Paris: The Internet

Last week, I discovered a place where the Internet wasn’t alive.  It still existed, though.  After all, I was just outside Paris, not roaming the orangutan valleys of Borneo.  However, when I looked around, I found the www dot world didn’t breathe, pulse or walk on two legs.  It was just a machine.  It was convenient and smart and autocorrected my spelling, but like the ancient rotisserie toaster in my breakfast-included hotel, it didn’t change my life.  It just did as it was told.   That’s not strictly true.  I never figured out WiFi, for example, but that wasn’t the machine’s fault.  I don’t speak technologese in any language.  Regardless, it surprised me that within church bell distance of one of the most connected capitals on the planet, young people had unmasked the omnipotent Internet for what it is – a tool.

I love the internet.  It’s the greatest thing to happen to humanity since Gutenberg decided that the big money was in Bibles.  And like Gutenberg, the Internet has gone from changing history to shaping it — in just a couple of decades.  Of course, most of the big-gun commentators point out that this is because we’re all connected blah, blah, blah.  While that’s true, it’s not the only reason.  In fact, a lot of this new-found connectivity has simply trivialized much of our communication.  Texting, by its very nature, is not serious.  Don’t believe me?  Try double-thumbing your way through a complicated conversation sometime.  It can’t be done!  Personally, I prefer Graham Bell’s 19th century technology when I want to argue a point, if for no other reason than there are no passive aggressive LOLs or LMAOs to get in my way.  Of course, as in poker, if you’re going to be serious, you need to see the other person’s eyes.
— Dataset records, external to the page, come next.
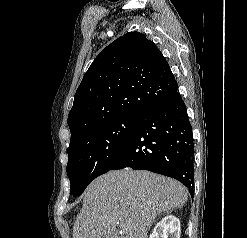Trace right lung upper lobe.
I'll return each instance as SVG.
<instances>
[{
    "label": "right lung upper lobe",
    "instance_id": "obj_1",
    "mask_svg": "<svg viewBox=\"0 0 247 238\" xmlns=\"http://www.w3.org/2000/svg\"><path fill=\"white\" fill-rule=\"evenodd\" d=\"M178 84L160 50L128 32L102 50L85 73L68 116L70 142L124 115H142L171 97Z\"/></svg>",
    "mask_w": 247,
    "mask_h": 238
}]
</instances>
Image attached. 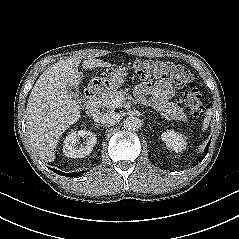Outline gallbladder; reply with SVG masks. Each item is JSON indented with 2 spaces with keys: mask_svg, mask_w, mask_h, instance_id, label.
Masks as SVG:
<instances>
[{
  "mask_svg": "<svg viewBox=\"0 0 239 239\" xmlns=\"http://www.w3.org/2000/svg\"><path fill=\"white\" fill-rule=\"evenodd\" d=\"M68 93L80 106L84 105V98L77 87H69Z\"/></svg>",
  "mask_w": 239,
  "mask_h": 239,
  "instance_id": "gallbladder-1",
  "label": "gallbladder"
}]
</instances>
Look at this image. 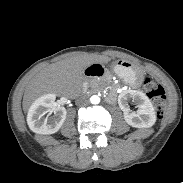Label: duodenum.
I'll list each match as a JSON object with an SVG mask.
<instances>
[{"instance_id": "duodenum-1", "label": "duodenum", "mask_w": 183, "mask_h": 183, "mask_svg": "<svg viewBox=\"0 0 183 183\" xmlns=\"http://www.w3.org/2000/svg\"><path fill=\"white\" fill-rule=\"evenodd\" d=\"M84 73L88 79H96V78L102 77L105 74V71L103 67L100 66L98 63H92L90 66H88L85 69ZM108 99L112 100L113 96L110 95Z\"/></svg>"}]
</instances>
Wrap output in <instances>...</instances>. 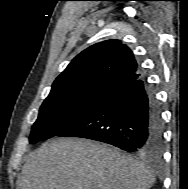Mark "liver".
I'll list each match as a JSON object with an SVG mask.
<instances>
[{"label": "liver", "instance_id": "1", "mask_svg": "<svg viewBox=\"0 0 188 189\" xmlns=\"http://www.w3.org/2000/svg\"><path fill=\"white\" fill-rule=\"evenodd\" d=\"M155 176L117 148L57 138L29 155L19 189H148Z\"/></svg>", "mask_w": 188, "mask_h": 189}]
</instances>
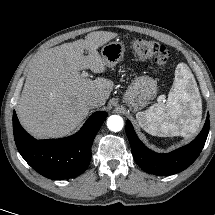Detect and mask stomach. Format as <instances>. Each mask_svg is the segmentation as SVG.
<instances>
[{
  "mask_svg": "<svg viewBox=\"0 0 215 215\" xmlns=\"http://www.w3.org/2000/svg\"><path fill=\"white\" fill-rule=\"evenodd\" d=\"M124 52V44L114 41L103 46L101 56L106 66L114 67L122 60ZM156 94V80L148 75L136 76L128 86L123 101L133 112H136L143 109Z\"/></svg>",
  "mask_w": 215,
  "mask_h": 215,
  "instance_id": "stomach-1",
  "label": "stomach"
}]
</instances>
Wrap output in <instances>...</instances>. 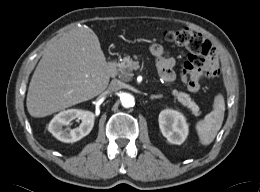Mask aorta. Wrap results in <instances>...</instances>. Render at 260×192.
<instances>
[{"label": "aorta", "instance_id": "1", "mask_svg": "<svg viewBox=\"0 0 260 192\" xmlns=\"http://www.w3.org/2000/svg\"><path fill=\"white\" fill-rule=\"evenodd\" d=\"M121 100V104L124 108H130L133 107L135 105V99L134 97L129 94V93H125L121 96L120 98Z\"/></svg>", "mask_w": 260, "mask_h": 192}]
</instances>
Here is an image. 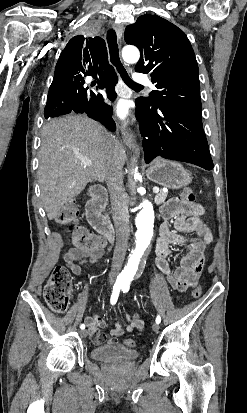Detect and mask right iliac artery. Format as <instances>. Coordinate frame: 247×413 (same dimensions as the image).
Wrapping results in <instances>:
<instances>
[{
  "instance_id": "obj_1",
  "label": "right iliac artery",
  "mask_w": 247,
  "mask_h": 413,
  "mask_svg": "<svg viewBox=\"0 0 247 413\" xmlns=\"http://www.w3.org/2000/svg\"><path fill=\"white\" fill-rule=\"evenodd\" d=\"M121 287L122 286H119V285H116V284L113 286V291H112V295H111V299H110V302H111L112 305H114L117 302ZM80 328L82 330L85 329V325L81 324Z\"/></svg>"
}]
</instances>
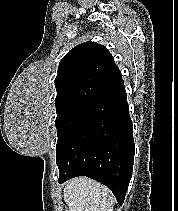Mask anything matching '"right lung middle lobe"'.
Wrapping results in <instances>:
<instances>
[{
  "label": "right lung middle lobe",
  "instance_id": "obj_1",
  "mask_svg": "<svg viewBox=\"0 0 178 211\" xmlns=\"http://www.w3.org/2000/svg\"><path fill=\"white\" fill-rule=\"evenodd\" d=\"M95 103L96 102L93 101H78L56 107L57 117L55 125L58 135L56 149L70 135L79 122L87 115Z\"/></svg>",
  "mask_w": 178,
  "mask_h": 211
}]
</instances>
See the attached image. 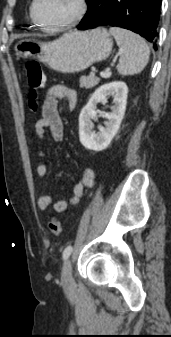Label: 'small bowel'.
Masks as SVG:
<instances>
[{"label":"small bowel","instance_id":"c3829d8e","mask_svg":"<svg viewBox=\"0 0 171 337\" xmlns=\"http://www.w3.org/2000/svg\"><path fill=\"white\" fill-rule=\"evenodd\" d=\"M65 99L70 109L77 105L78 95L74 89L65 85H54L48 89L42 106L41 118L35 123V133L41 144L45 142V131L48 130L50 138L53 141H60L63 138V123L58 110V100ZM38 156L43 158L45 152L43 149L38 151ZM47 166L40 163L37 167L39 177L47 176ZM95 182V171L88 167L85 168L81 180L74 185L72 194L67 200L53 201L50 194H43L38 199V207L41 210L49 208L56 212H63L69 206L77 205L86 188L93 187Z\"/></svg>","mask_w":171,"mask_h":337}]
</instances>
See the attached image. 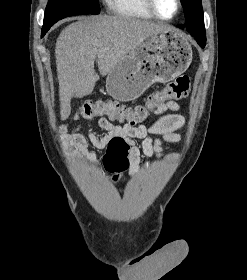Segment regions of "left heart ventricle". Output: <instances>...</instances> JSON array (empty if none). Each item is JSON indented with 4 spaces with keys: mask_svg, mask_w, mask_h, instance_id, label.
I'll list each match as a JSON object with an SVG mask.
<instances>
[{
    "mask_svg": "<svg viewBox=\"0 0 247 280\" xmlns=\"http://www.w3.org/2000/svg\"><path fill=\"white\" fill-rule=\"evenodd\" d=\"M154 5L159 15L164 18H171L177 8L176 0H154Z\"/></svg>",
    "mask_w": 247,
    "mask_h": 280,
    "instance_id": "left-heart-ventricle-1",
    "label": "left heart ventricle"
}]
</instances>
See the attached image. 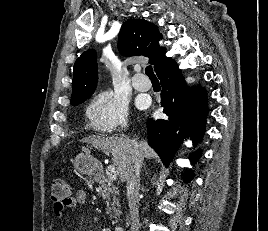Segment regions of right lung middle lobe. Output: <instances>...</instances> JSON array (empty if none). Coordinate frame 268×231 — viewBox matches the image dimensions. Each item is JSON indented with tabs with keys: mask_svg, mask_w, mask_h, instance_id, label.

That’s what the French kids were doing in a couple of cafes just outside Paris.  The national election was over and they were talking politics the way their grandparents did (just short of the other fellow’s nose) but with an extra kick.  Every once in a while an animated face would drop back and, with a few finger strokes, reach into cyberspace and haul out a fact.  The Smart Phones then became part of the argument presented like evidence in a court of law.  “Hollande said this.  Look!  It’s right here!”

This is what the Internet really is: a democracy of information.  It gives each of us the same opportunity to be just as smart as the rest of us — or the best of us.  We are no longer ignorant savages.  We have the world’s mightiest tool at our disposal: knowledge.  It doesn’t matter whether we want to know how to tie a Windsor knot or build a flying buttress, the Internet can show us how.  Those French students were going through encyclopedias of information at warp speed so they could wade back into the discussion like political fencers armed with sharpened epees.  They were using the Internet for its primary purpose: a vast depository of the world’s knowledge – everything from Herodotus to Sam Huntington — delivered to the palms of their hands by a digital Prometheus.

But remember: Prometheus was punished for giving gifts to humans and fire unleashed can be destructive.  For the most part, the Internet has been hijacked by social media — Facebook friends “Liking” everything under the sun and telling each other what they had for breakfast.  Serious debate has been overshadowed by Angry Birds™ (a great game, I might add.)  However, for a couple of days, I saw what the Internet was supposed to be: a really, really smart intuitive machine.  Like a paintbrush or a chisel, capable of greatness in the right hand and practically useless without a hand to guide it.

3 thoughts on “Paris: The Internet

  1. Spot on, my friend. I hope you’re painting Paris red—or in your case, blue. I thought of you both last night while watching Hemmingway and Gellhorn. Some critics (art terrorists) bitched about it, but I concluded that we weren’t watching the same film.

  2. Europe is actually good and smart about their use of the internet. Or at least smartER.
    I’ve said it before and I’ll say it again: the internet is a tool, and a tool is only good or bad based on what you do with it.
    It’s this notion that brought me to Facebook after a LONG-standing prohibition of social media.

    1. I agree. I love the Internet but like pretty much everything loaded up with democracy you’ve got to wade through a bunch of crap to get to the good stuff. The kids in the cafes those nights were following a time honoured tradition remarkably updated.